What is the sandwich generation?
Chances are, if you’re reading this, you fall into sandwich generation. The sandwich generation describes a generation of people, typically in their 30s, 40s, and 50s, who are sandwiched between two generations. They care for and support their own children and their aging parents – financially, emotionally, physically, or all three.
There are a couple of trends that have led to this phenomenon. On one hand, people are waiting longer to have children, and those children are being cared for even as adults. Think kids moving back home post-college, and adults still living with their parents or getting financial support from them (Sound familiar?). On the other hand, life expectancy has increased and people are living longer. And with smaller family sizes, there are fewer people to share the responsibility of caring for seniors as they age. As a result, there are many people, both men and women, who are the primary caregivers for both their children and their parents.
According to Statistics Canada, the sandwich generation includes over 2 million Canadians. They are usually juggling full-time jobs in addition to supporting three generations at once: their kids, their parents, and themselves.
Balancing a job, supporting kids, and caring for elderly parents can be consuming and take a pretty big toll physically, emotionally, and financially. While it’s not all negative, and many senior caregivers find it rewarding to give back and find that is strengthens their relationship, there are many struggles and obstacles that those in the sandwich generation face:
• Mental and emotional fatigue
• Financial burden
• Burnout and exhaustion
• Less time for social activities
• Poor sleep habits
• Stress and frustration
• Less personal time
• Mental health problems (depression and anxiety)
• Less career development
• Difficulty managing their time
• Feelings of isolation and guilt
Tips for the sandwich generation
Yes, it’s difficult. But no, it’s not impossible. Here are some tips to make life easier for those in the sandwich generation:
• Assess your financial resources – re-budget to figure out how you’ll cover the costs and plan ahead for your personal goals, so you don’t get left behind.
• Take advantage of the applicable tax benefits claiming your parent as a dependent and applying for a family caregiver tax credit might be beneficial for you.
• Communicate – get your situation, including financial, out in the open, so the whole family knows where you stand.
• Spread the workload – get your kids to pitch in with household chores and have siblings and other relatives help take care of your parents.
• Consider having your parent move in with you.
• Accept help from others – you don’t have to do everything yourself. When people offer to help, let them!
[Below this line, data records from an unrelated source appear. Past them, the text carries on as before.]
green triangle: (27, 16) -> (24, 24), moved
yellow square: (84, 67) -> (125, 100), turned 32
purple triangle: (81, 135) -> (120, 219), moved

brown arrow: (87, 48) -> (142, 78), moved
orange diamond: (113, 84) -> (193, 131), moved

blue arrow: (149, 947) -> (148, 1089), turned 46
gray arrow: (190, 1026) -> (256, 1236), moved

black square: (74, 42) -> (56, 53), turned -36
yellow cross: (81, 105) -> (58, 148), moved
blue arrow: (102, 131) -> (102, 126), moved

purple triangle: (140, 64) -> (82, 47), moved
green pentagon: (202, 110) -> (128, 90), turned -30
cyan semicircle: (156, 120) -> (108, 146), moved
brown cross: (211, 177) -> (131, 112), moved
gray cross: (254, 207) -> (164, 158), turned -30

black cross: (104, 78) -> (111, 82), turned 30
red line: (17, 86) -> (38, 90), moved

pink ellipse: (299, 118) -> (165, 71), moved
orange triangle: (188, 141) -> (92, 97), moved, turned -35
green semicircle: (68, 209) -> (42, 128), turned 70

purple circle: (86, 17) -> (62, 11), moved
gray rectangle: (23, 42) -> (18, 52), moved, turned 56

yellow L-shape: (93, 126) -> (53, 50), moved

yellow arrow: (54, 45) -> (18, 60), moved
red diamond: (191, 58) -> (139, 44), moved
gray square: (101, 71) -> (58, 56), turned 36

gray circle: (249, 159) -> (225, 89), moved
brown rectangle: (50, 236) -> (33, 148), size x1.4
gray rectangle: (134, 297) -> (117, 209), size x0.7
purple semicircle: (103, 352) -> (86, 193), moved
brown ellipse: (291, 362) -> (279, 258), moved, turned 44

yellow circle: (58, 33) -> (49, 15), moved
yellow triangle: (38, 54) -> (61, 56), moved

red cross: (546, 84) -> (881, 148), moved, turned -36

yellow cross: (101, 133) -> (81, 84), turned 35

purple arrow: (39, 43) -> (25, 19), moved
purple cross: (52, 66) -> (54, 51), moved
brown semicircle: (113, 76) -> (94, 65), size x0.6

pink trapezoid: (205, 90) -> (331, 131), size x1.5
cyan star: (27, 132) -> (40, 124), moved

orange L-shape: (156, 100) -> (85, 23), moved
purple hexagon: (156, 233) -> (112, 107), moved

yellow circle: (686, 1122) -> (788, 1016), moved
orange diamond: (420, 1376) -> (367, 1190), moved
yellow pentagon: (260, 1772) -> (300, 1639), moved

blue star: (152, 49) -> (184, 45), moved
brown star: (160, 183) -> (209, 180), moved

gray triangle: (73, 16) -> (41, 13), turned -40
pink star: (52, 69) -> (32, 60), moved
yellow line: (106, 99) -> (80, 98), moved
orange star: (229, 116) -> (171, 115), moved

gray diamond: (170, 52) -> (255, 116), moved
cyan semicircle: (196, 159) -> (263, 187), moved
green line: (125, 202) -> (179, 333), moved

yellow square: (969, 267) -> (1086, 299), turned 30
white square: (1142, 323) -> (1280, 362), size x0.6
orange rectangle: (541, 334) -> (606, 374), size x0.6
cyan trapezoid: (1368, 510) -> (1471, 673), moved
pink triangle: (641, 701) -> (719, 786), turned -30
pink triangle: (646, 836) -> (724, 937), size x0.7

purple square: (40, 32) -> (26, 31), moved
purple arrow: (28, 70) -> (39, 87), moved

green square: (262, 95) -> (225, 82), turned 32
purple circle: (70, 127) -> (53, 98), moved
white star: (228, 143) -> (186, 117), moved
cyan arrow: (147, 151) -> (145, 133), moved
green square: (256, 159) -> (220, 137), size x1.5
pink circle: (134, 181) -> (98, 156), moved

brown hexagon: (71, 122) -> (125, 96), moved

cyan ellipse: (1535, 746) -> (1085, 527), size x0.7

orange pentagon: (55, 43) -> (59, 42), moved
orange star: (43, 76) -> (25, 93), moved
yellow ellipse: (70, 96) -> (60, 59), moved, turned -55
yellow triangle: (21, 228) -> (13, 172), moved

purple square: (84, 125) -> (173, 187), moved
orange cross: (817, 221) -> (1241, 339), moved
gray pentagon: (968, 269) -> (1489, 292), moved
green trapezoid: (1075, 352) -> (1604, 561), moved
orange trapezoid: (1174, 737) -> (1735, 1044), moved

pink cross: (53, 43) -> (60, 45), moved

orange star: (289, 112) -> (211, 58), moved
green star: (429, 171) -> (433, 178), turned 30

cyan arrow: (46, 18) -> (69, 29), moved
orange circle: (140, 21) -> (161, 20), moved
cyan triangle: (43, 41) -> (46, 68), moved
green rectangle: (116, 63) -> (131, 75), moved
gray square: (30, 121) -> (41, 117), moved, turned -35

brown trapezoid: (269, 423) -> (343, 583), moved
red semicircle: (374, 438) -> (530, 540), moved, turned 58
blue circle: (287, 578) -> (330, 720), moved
• Set financial boundaries – determine how much you are willing to spend on each dependent a month, a don’t go above that amount,
• Get professional caregiving assistance – use BookJane to help you find a qualified senior or child care provider for an extra hand when you need it.
• Sleep when you can.
• Look on the bright side – it’s great that you get to spend so much time with loved ones, so try to enjoy it, find humour, and laugh as much as possible.
• Don’t try to control everything – let your children and parents be as independent as they can be.
• Take care of yourself – if you are suffering from medical issues, like anxiety and insomnia, make sure you get proper health care too.
• Help your kids get financially independent as soon as possible – teach financial literacy early on, and keep them informed with your family planning.
• Don’t forget to eat, sleep, and exercise.
• Consider counseling – or online support groups to cope with the stress of caregiving.
• Be kind to yourself – you need to take care of yourself in order to better take care of others. Give yourself a break, go to a yoga class, have a spa day class or an evening out with friends to recharge your batteries.
• Talk to your employer about benefits – many companies offer flexible working hours, telecommuting, and employee assistance programs.
• Get creative with senior care financing – have an estate sale or use your parents’ investments.